• About this task
Every line of the entries that holds the word "Fındık" is to be copied.

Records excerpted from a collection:

───

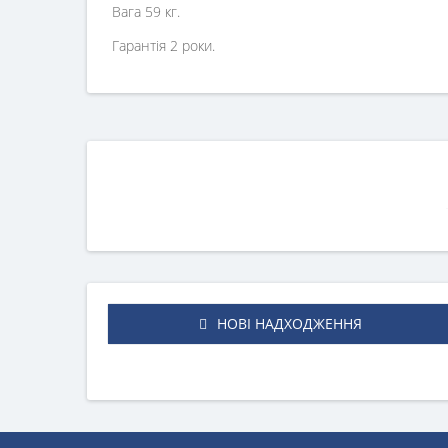
Вага 59 кг.
Гарантія 2 роки.
НОВІ НАДХОДЖЕННЯ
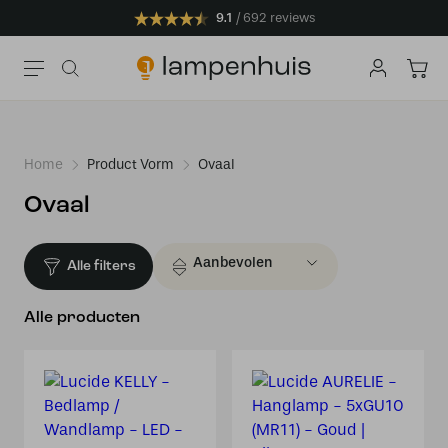
9.1
692 reviews
Home
Product Vorm
Ovaal
Ovaal
Alle filters
Alle producten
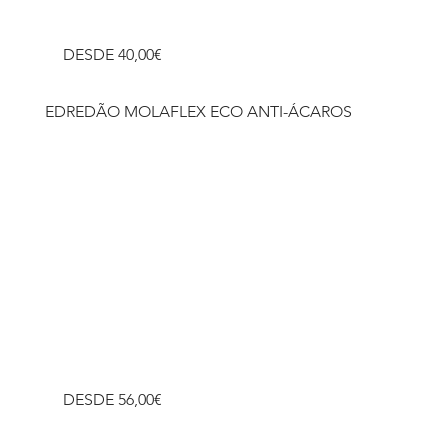
DESDE 40,00€
Descobrir
EDREDÃO MOLAFLEX ECO ANTI-ÁCAROS
DESDE 56,00€
Descobrir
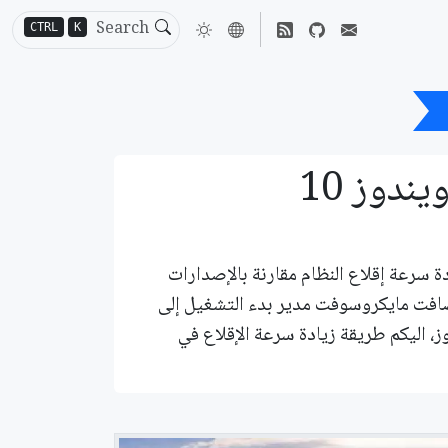
CTRL
K
ندوز 10
قامت مايكروسوفت بزيادة سرعة إقلاع النظام مقارنة بالإصدارات
شغيل، كما أضافت مايكروسوفت مدير بدء التشغيل إلى
ز، اليكم طريقة زيادة سرعة الإقلاع في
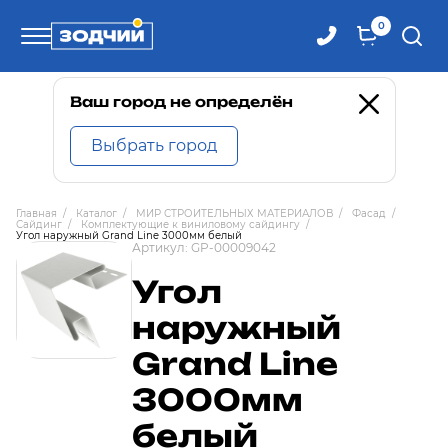
0
Телефоны
Ваш город не определён
Выбрать город
8 800 100-71-71
Главная
/
Каталог
/
МИР СТРОИТЕЛЬНЫХ МАТЕРИАЛОВ
/
Фасад
/
Сайдинг
/
Комплектующие к виниловому сайдингу
/
8 (4242) 30-00-27
Угол наружный Grand Line 3000мм белый
Артикул:
GP-00009042
Угол
8 (4242) 30-00-72
наружный
Grand Line
3000мм
белый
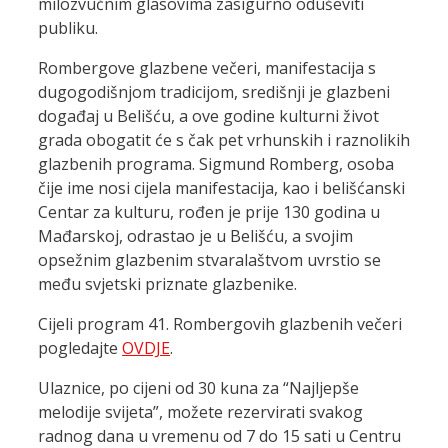
milozvučnim glasovima zasigurno oduševiti
publiku.
Rombergove glazbene večeri, manifestacija s
dugogodišnjom tradicijom, središnji je glazbeni
događaj u Belišću, a ove godine kulturni život
grada obogatit će s čak pet vrhunskih i raznolikih
glazbenih programa. Sigmund Romberg, osoba
čije ime nosi cijela manifestacija, kao i belišćanski
Centar za kulturu, rođen je prije 130 godina u
Mađarskoj, odrastao je u Belišću, a svojim
opsežnim glazbenim stvaralaštvom uvrstio se
među svjetski priznate glazbenike.
Cijeli program 41. Rombergovih glazbenih večeri
pogledajte
OVDJE
.
Ulaznice, po cijeni od 30 kuna za “Najljepše
melodije svijeta”, možete rezervirati svakog
radnog dana u vremenu od 7 do 15 sati u Centru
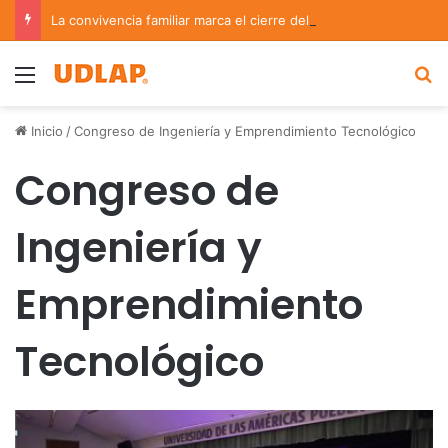
La convivencia familiar marca el cierre del Curso de Verano de Escuelas Aztecas
Menu
B
Inicio
/
Congreso de Ingeniería y Emprendimiento Tecnológico
Congreso de
Ingeniería y
Emprendimiento
Tecnológico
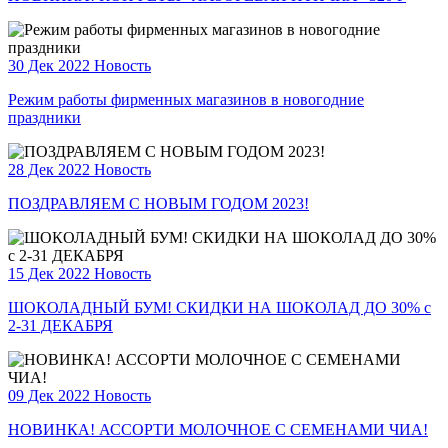
30 Дек 2022
Новость
Режим работы фирменных магазинов в новогодние
праздники
28 Дек 2022
Новость
ПОЗДРАВЛЯЕМ С НОВЫМ ГОДОМ 2023!
15 Дек 2022
Новость
ШОКОЛАДНЫЙ БУМ! СКИДКИ НА ШОКОЛАД ДО 30% с
2-31 ДЕКАБРЯ
09 Дек 2022
Новость
НОВИНКА! АССОРТИ МОЛОЧНОЕ С СЕМЕНАМИ ЧИА!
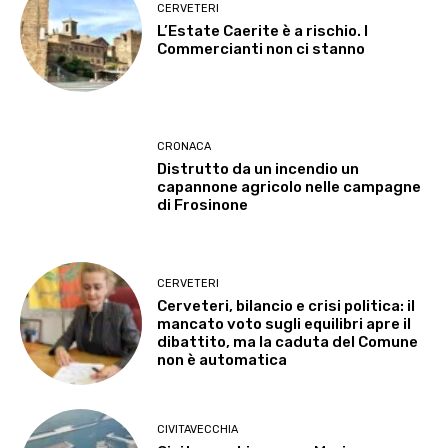
CERVETERI
L’Estate Caerite è a rischio. I
Commercianti non ci stanno
CRONACA
Distrutto da un incendio un
capannone agricolo nelle campagne
di Frosinone
CERVETERI
Cerveteri, bilancio e crisi politica: il
mancato voto sugli equilibri apre il
dibattito, ma la caduta del Comune
non è automatica
CIVITAVECCHIA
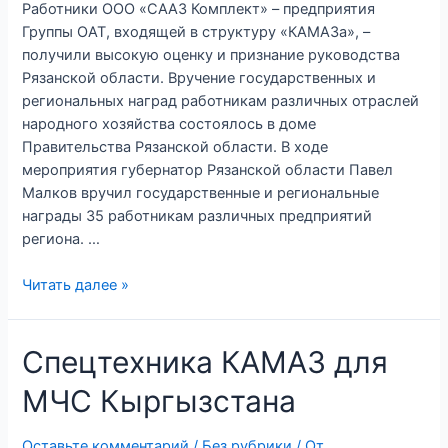
Работники ООО «СААЗ Комплект» – предприятия
Группы ОАТ, входящей в структуру «КАМАЗа», –
получили высокую оценку и признание руководства
Рязанской области. Вручение государственных и
региональных наград работникам различных отраслей
народного хозяйства состоялось в доме
Правительства Рязанской области. В ходе
мероприятия губернатор Рязанской области Павел
Малков вручил государственные и региональные
награды 35 работникам различных предприятий
региона. …
Специалисты
Читать далее »
Группы
ОАТ
Спецтехника КАМАЗ для
получили
награды
МЧС Кыргызстана
Оставьте комментарий
/
Без рубрики
/ От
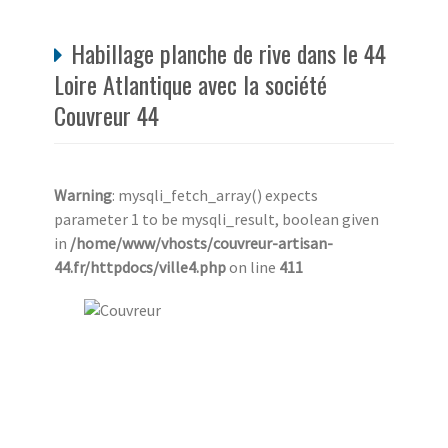
Habillage planche de rive dans le 44
Loire Atlantique avec la société
Couvreur 44
Warning
: mysqli_fetch_array() expects
parameter 1 to be mysqli_result, boolean given
in
/home/www/vhosts/couvreur-artisan-
44.fr/httpdocs/ville4.php
on line
411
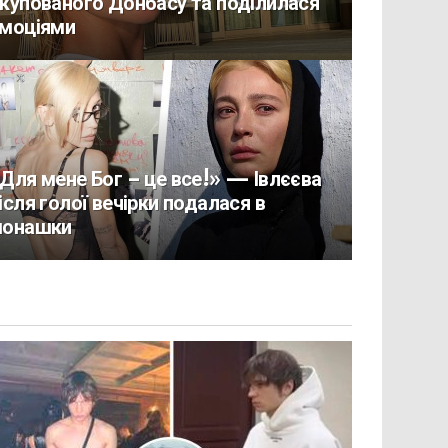
купованого Донбасу та поділилася
моціями
Для мене Бог – це все!» — Івлєєва
ісля голої вечірки подалася в
онашки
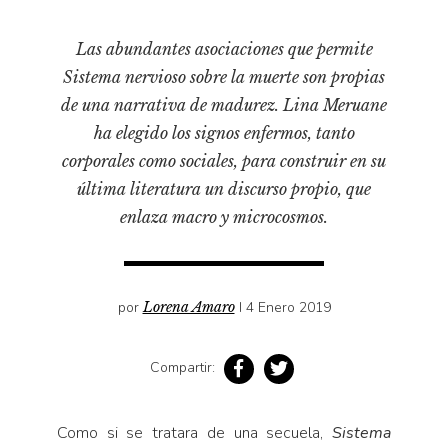
Cultura
Diccionario portátil de la literatura chilena
Las abundantes asociaciones que permite
Documentos
Sistema nervioso sobre la muerte son propias
Fragmentos
de una narrativa de madurez. Lina Meruane
Gran reserva
ha elegido los signos enfermos, tanto
Historia
corporales como sociales, para construir en su
última literatura un discurso propio, que
Historia material de los libros
enlaza macro y microcosmos.
Lagunas mentales
Libros
Libros usados
por
Lorena Amaro
I 4 Enero 2019
Literatura
Medioambiente
Compartir:
Narrativas visuales
Pensamiento
Como si se tratara de una secuela,
Sistema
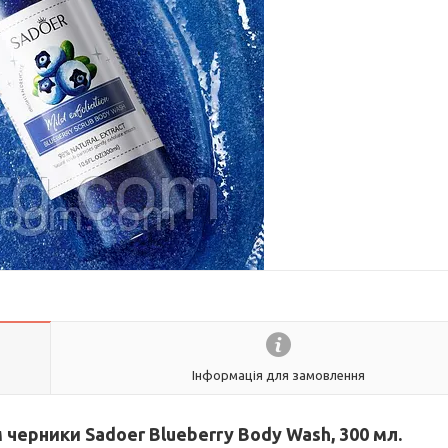
Інформація для замовлення
 черники Sadoer Blueberry Body Wash, 300 мл.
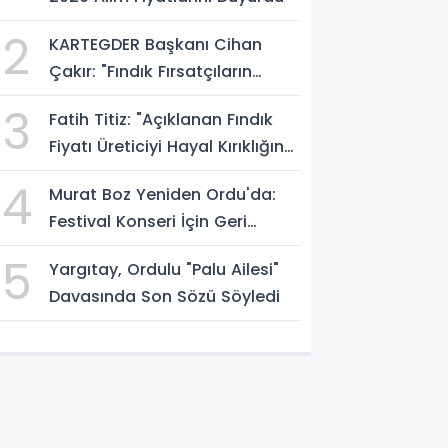
2
KARTEGDER Başkanı Cihan
Çakır: "Fındık Fırsatçıların
Elinde Kalmasın"
3
Fatih Titiz: "Açıklanan Fındık
Fiyatı Üreticiyi Hayal Kırıklığına
Uğrattı"
4
Murat Boz Yeniden Ordu'da:
Festival Konseri İçin Geri
Sayım Başladı
5
Yargıtay, Ordulu "Palu Ailesi"
Davasında Son Sözü Söyledi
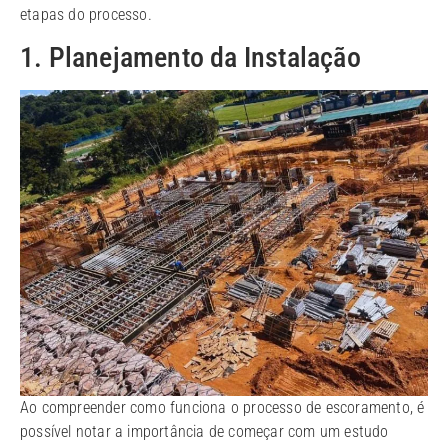
etapas do processo.
1. Planejamento da Instalação
Ao compreender como funciona o processo de escoramento, é
possível notar a importância de começar com um estudo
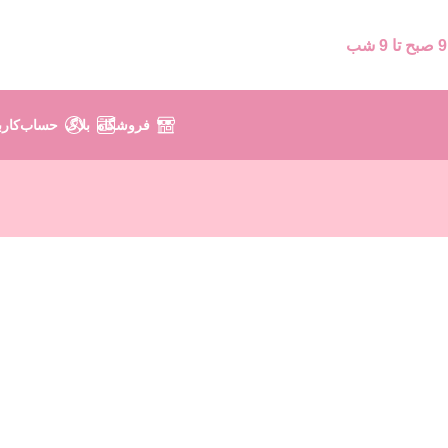
9 صبح تا 9 شب
فروشگاه
بلاگ
حساب‌کارب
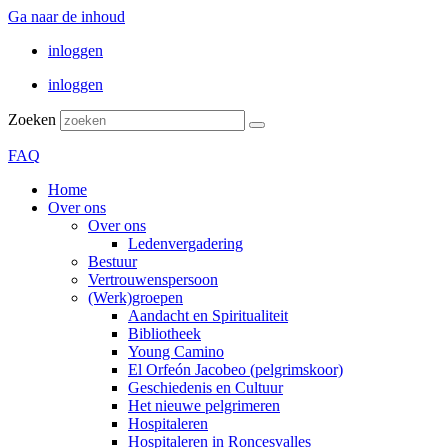
Ga naar de inhoud
inloggen
inloggen
Zoeken
FAQ
Home
Over ons
Over ons
Ledenvergadering
Bestuur
Vertrouwenspersoon
(Werk)groepen
Aandacht en Spiritualiteit
Bibliotheek
Young Camino
El Orfeón Jacobeo (pelgrimskoor)
Geschiedenis en Cultuur
Het nieuwe pelgrimeren
Hospitaleren
Hospitaleren in Roncesvalles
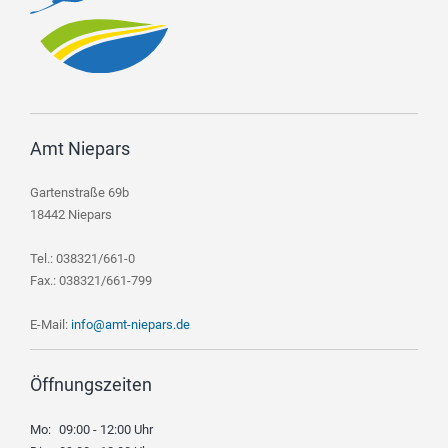
Amt Niepars
Gartenstraße 69b
18442 Niepars
Tel.: 038321/661-0
Fax.: 038321/661-799
E-Mail:
info@amt-niepars.de
Öffnungszeiten
Mo:
09:00 - 12:00 Uhr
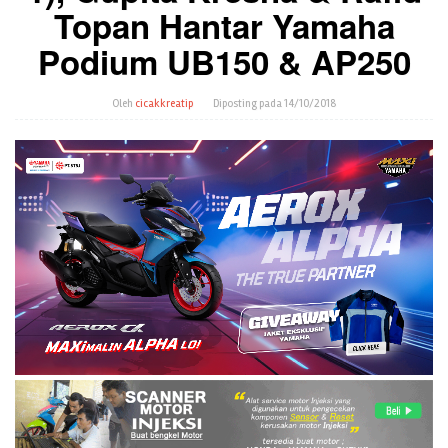
Topan Hantar Yamaha
Podium UB150 & AP250
Oleh
cicakkreatip
Diposting pada
14/10/2018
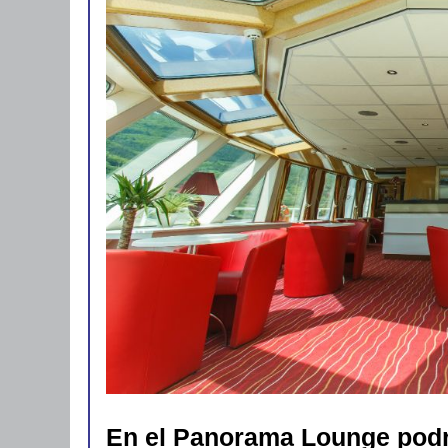
En el Panorama Lounge podre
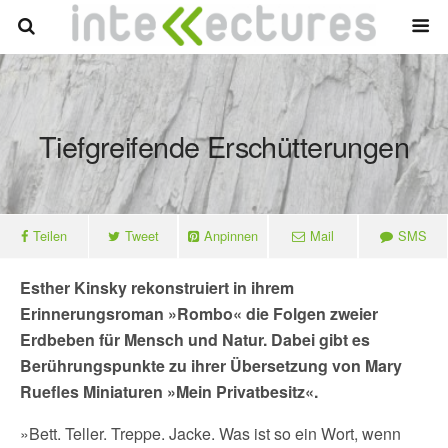
Tiefgreifende Erschütterungen
Teilen
Tweet
Anpinnen
Mail
SMS
Esther Kinsky rekonstruiert in ihrem
Erinnerungsroman »Rombo« die Folgen zweier
Erdbeben für Mensch und Natur. Dabei gibt es
Berührungspunkte zu ihrer Übersetzung von Mary
Ruefles Miniaturen »Mein Privatbesitz«.
»Bett. Teller. Treppe. Jacke. Was ist so ein Wort, wenn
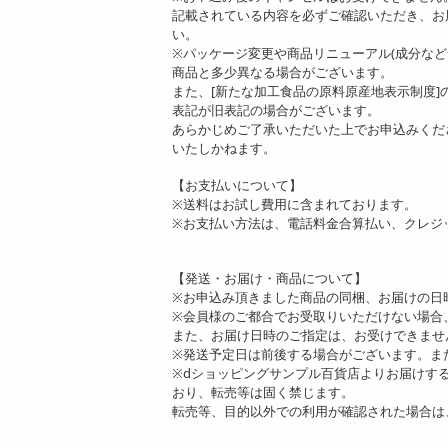
記載されている内容を必ずご確認いただき、お
い。
※パッケージ変更や商品リニューアル(成分な
商品と多少異なる場合がございます。
また、[新たな加工食品の原料原産地表示制度
表記が旧表記の場合がございます。
あらかじめご了承いただいた上でお申込みくだ
いたしかねます。
【お支払いについて】
※送料はお試し費用に含まれております。
※お支払い方法は、電話料金合算払い、クレジ
【発送・お届け・商品について】
※お申込み頂きました商品の同梱、お届けの日
※会員様のご都合でお受取りいただけない場合
また、お届け日時のご指定は、お受けできませ
※発送予定日は前後する場合がございます。ま
※dショッピングサンプル百貨店よりお届けす
おり、転売等は固く禁じます。
転売等、目的以外での利用が確認された場合は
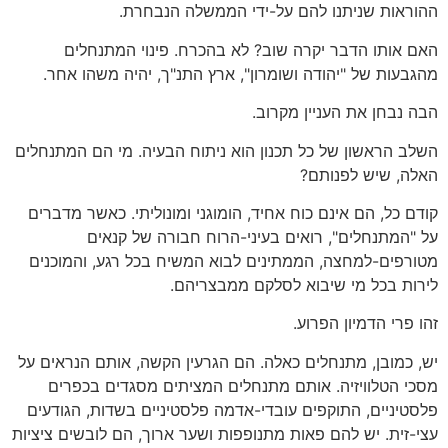
ההוראות שניתנו להם על-ידי הממשלה הנבחרת.
האם אותו הדבר יקרה שוב? לא בהכרח. פינוי המתנחלים
מהגבעות של "יהודה ושומרון", ארץ התנ"ך, יהיה משהו אחר.
הבה נבחן את העניין מקרוב.
השלב הראשון של כל תכנון הוא ניתוח הבעיה. מי הם המתנחלים
האלה, שיש לפנותם?
קודם כל, הם אינם כוח אחיד, הומוגני ומונוליתי. כאשר מדברים
על "המתנחלים", רואים בעיני-הרוח חבורה של קנאים
מטורפים-למחצה, הממתינים לבוא המשיח בכל רגע, והמוכנים
לירות בכל מי שיבוא לסלקם ממבצריהם.
זהו פרי הדמיון הפרוע.
יש, כמובן, מתנחלים כאלה. הם הגרעין הקשה, אותם הנראים על
מסכי הטלוויזיה. אותם מתנחלים המציתים מסגדים בכפרים
פלסטיניים, התוקפים עובדי-אדמה פלסטיניים בשדות, הגודעים
עצי-זית. יש להם פאות מתנופפות ושער ארוך, הם לובשים ציציות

───

• Response to the task
Çakır: "Fındık Fırsatçıların
Fatih Titiz: "Açıklanan Fındık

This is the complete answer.